I have an RNAseq dataset where some of the samples were run twice, and my counts for those samples are the result of combining a first and second run's output. Since not all of these samples had a second run, I want to set up the second run's lane as a variable in my design. The way I have done this is to create a variable categorical variable "secondrun" that has "1" or "NA" and a conditional variable 'lanesecondrun' that nests within secondrun. As I understand it this should mean lanesecondrun is only considered when secondrun exists (like the commonly given example of a model where "age of spouse" is only considered when the variable "spouse" is turned on).

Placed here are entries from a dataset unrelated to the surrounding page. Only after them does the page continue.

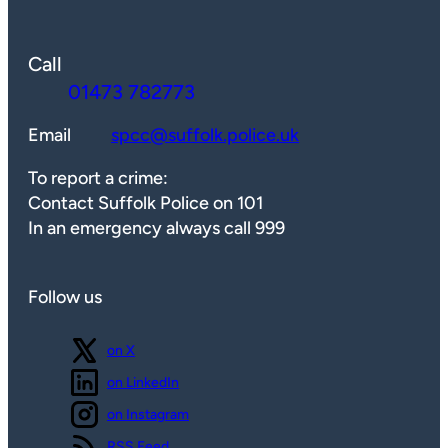
Call
01473 782773
Email
spcc@suffolk.police.uk
To report a crime:
Contact Suffolk Police on 101
In an emergency always call 999
Follow us
Follow us
on X
Follow us
on LinkedIn
Follow us
on Instagram
View our
RSS Feed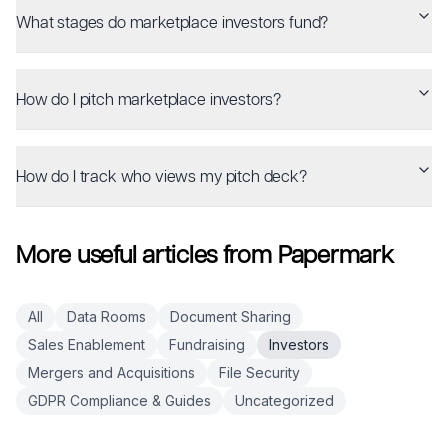
What stages do marketplace investors fund?
How do I pitch marketplace investors?
How do I track who views my pitch deck?
More useful articles from Papermark
All
Data Rooms
Document Sharing
Sales Enablement
Fundraising
Investors
Mergers and Acquisitions
File Security
GDPR Compliance & Guides
Uncategorized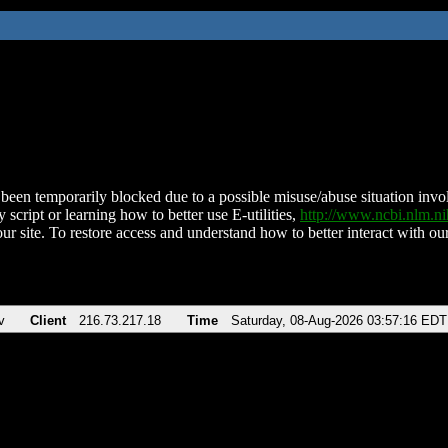
been temporarily blocked due to a possible misuse/abuse situation involv
 script or learning how to better use E-utilities,
http://www.ncbi.nlm.
ur site. To restore access and understand how to better interact with our
v
Client
216.73.217.18
Time
Saturday, 08-Aug-2026 03:57:16 EDT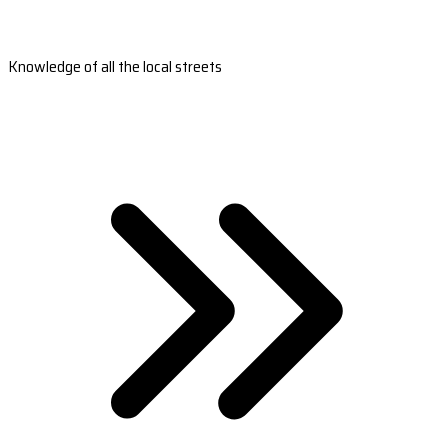
Knowledge of all the local streets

Unfortunately this is giving me an error in the 'estimateDisp() step of the edgerR pipeline.
design <- model.matrix(~0 + Disease + Batch + secondrun + (secondrun:lanesecondrun) + RIN + Sex + PMI + Smoking + Ethanol, bigdemos) dge.estDisp.out <- estimateDisp(dge.tmm.normfact.out, design) Error in glmFit.default(sely, design, offset = seloffset, dispersion = 0.05, : nrow(design) disagrees with ncol(y)

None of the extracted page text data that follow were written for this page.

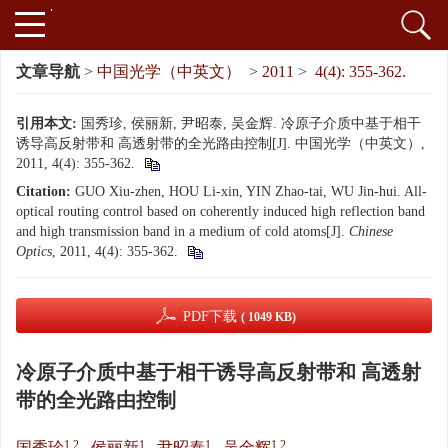
文章导航
>
中国光学（中英文）
>
2011
>
4(4): 355-362.
引用本文:
国秀珍, 侯丽新, 尹昭泰, 吴金辉. 冷原子介质中基于相干
诱导高反射带和 高透射带的全光路由控制[J]. 中国光学（中英文）,
2011, 4(4): 355-362.
Citation:
GUO Xiu-zhen, HOU Li-xin, YIN Zhao-tai, WU Jin-hui. All-
optical routing control based on coherently induced high reflection band
and high transmission band in a medium of cold atoms[J].
Chinese
Optics
, 2011, 4(4): 355-362.
PDF下载
( 1049 KB)
冷原子介质中基于相干诱导高反射带和 高透射
带的全光路由控制
1,2
1
1
1,2
国秀珍
,
侯丽新
,
尹昭泰
,
吴金辉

Looking at my design matrix, I see that 'secondrun' has been assigned a 1 for all 300 rows, despite the fact that some of the 300 subjects had "NA" assigned to that column of the demos file. I also only see two of the three levels from 'lanesecondrun' represented in the design matrix (the first non NA value in the column from the demos file, F6, has no column in the design matrix.) This is my first time setting up a nested design.
I feel like I'm missing something obvious here. Can anyone tell me what I have done wrong?